Useful for future reference - I'm sure we'll be revisiting the nuclear option ere long - is a 2002 dissertation by Gregory Koger of UCLA Obstruction in the U.S. House and Senate: a Bicameral Analysis of Institutional Choice [1].

Particularly interesting (of what I've read) is his Chapter 7 covering the Senate during the period (1913-19) straddling the introduction of the cloture rule.

The highly fortuitous - Clinton '92-style - election of Woodrow Wilson in 1912, together with Democratic control of both Houses, led to a certain amount of White House direction of Capitol affairs.

Wilson was as addicted to regularity as Tammany's Charles Murphy; and the previously ineffective Democratic Caucus was kicked into action [2].

The fun and games started in earnest (p19a) with the ship purchase bill S 6856 during the lame duck session of the 63rd Congress (which dragged into March 1915).

There was jiggery-pokery involved in achieving the necessary two-thirds majority in the Caucus [3]; when the Dems thought they would lose the bill, there was a majority filibuster while Dem whips rounded up errant senators; then, the Dems proposed adding the standing rules of the Senate a rule directing a vote on the bill on a date, and a time, specified in the rule.

The motion proposing this rule never came to a vote, because a motion to table an amendment to the substantive motion [4] failed.

I infer from Koger that this is the first time that such a rule - modelled on the sort of rules that had been governing consideration of bills in the House for several decades [5] - had been proposed in the Senate.

There seems to be no question that a simple majority would have sufficed to pass the new rule.

There was, however, a Plan B:
Had the Democrats not conceded defeat, they had a majoritarian strategy prepared to force a vote on the shipping bill and, in the process, transform the Senate. Ollie James (D-KY) suggested during Senate debate that any member could move the previous question on the bill. Once the chair ruled this motion out of order, any member could appeal the ruling. James promised to force a vote on his ruling if he was the presiding officer. Democrats seriously considered the strategy but abandoned it because they did not have the votes to win.

Plus ├ža change...

The point of this trip down Memory Lane? Just another illustration of the fact, so painful (or inconvenient!) for Dems to acknowledge: the filibuster is a shenanigan, not the Holy Grail. If the institution of unlimited debate were essential to the existence of the Senate, why doesn't the Constitution provide for it?

In any case, the passage of Rule XXII (as it now is) definitively put the kibosh on that institution. What once had been unlimited was thenceforth limited: the required level of supermajority needed to limit debate was a matter of detail, not principle.

(George Bernard Shaw had an apposite story on the point.)

  1. The title makes you fear the worst; but, in fact, the statistical tail isn't allowed to wag the dog.

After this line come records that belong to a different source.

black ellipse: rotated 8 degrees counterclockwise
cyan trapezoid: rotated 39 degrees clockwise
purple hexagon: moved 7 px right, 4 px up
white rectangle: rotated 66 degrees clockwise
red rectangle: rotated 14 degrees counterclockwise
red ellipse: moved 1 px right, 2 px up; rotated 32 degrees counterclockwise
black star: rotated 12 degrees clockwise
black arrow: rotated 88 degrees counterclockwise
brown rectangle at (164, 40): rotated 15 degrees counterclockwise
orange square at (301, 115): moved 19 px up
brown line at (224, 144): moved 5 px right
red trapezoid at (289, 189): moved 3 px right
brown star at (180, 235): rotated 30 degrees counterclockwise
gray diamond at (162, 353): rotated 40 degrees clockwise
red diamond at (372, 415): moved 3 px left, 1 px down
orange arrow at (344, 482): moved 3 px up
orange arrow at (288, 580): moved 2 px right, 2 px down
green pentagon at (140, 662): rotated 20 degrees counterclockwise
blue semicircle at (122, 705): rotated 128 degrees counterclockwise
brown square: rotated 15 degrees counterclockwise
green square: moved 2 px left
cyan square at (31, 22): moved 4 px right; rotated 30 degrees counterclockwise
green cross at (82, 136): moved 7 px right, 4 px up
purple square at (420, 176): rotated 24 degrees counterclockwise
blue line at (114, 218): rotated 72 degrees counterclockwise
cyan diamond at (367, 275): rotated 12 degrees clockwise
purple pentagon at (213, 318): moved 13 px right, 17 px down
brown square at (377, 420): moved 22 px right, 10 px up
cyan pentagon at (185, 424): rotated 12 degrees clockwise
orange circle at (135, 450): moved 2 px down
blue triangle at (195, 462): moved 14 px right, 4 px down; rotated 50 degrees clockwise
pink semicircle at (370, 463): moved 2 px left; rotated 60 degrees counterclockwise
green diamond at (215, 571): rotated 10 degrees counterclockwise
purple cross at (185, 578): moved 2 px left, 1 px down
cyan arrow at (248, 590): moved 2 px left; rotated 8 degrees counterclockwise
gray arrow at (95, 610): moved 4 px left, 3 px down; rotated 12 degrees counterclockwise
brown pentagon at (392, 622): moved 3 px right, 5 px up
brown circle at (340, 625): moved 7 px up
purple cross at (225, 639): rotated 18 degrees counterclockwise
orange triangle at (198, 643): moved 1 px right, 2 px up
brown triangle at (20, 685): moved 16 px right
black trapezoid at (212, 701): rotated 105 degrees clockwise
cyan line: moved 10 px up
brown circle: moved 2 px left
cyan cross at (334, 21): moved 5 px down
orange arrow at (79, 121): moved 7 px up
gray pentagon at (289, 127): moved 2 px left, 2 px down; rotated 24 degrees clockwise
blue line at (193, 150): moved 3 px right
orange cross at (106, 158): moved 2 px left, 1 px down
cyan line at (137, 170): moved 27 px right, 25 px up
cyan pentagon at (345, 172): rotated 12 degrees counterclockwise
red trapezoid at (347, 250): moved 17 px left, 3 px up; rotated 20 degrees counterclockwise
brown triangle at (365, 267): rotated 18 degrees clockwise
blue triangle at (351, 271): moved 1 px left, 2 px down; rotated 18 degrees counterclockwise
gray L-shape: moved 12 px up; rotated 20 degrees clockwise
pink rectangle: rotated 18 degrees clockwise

  2. The Democratic Caucus had been formed in 1903 to organise Dem action on the Panama Canal; there was passed (p6a)
    a rule allowing 2/3 of the caucus to bind party members to vote the caucus position, provided that members would not have to violate instructions from a state legislature, pledges to constituents, or their interpretation of the Constitution...
  3. Dem leaders found themselves one vote short - using an abacus to count votes? - and Charles Thomas agreed to switch (out of the goodness of his heart, presumably).

  4. RC 539 on February 12 1915; Voteview does not give the number of the resolution for the new rule.

    The amendment would have made the new rule inapplicable to bills on which senators' votes had previously been mandated - as, for instance, by the Democratic Caucus!

  5. February 24 1883 is the date of the first: a useful paper A Pre-Twentieth Century Look at the House Committee on Rules on the Rules Committee site has the story, and much else of interest besides, by the look of it.


On the question of Wilson's deciding to operate as a party man, rather than at the head of a cross-party Progressive coalition - I find it a little surprising that Koger even entertains the possibility.

So far as I understand it, Wilson was, first and last, a scion of the Confederacy. Any weakening in the North-South coalition would place in jeopardy the solidity of the Congressional defence of the Southern way of life. So that was never going to happen.

Besides, as Governor of New Jersey, he had worked (with considerable success) with the state Democratic machine on a Progressive programme in a microcosm of national Democratic organisation.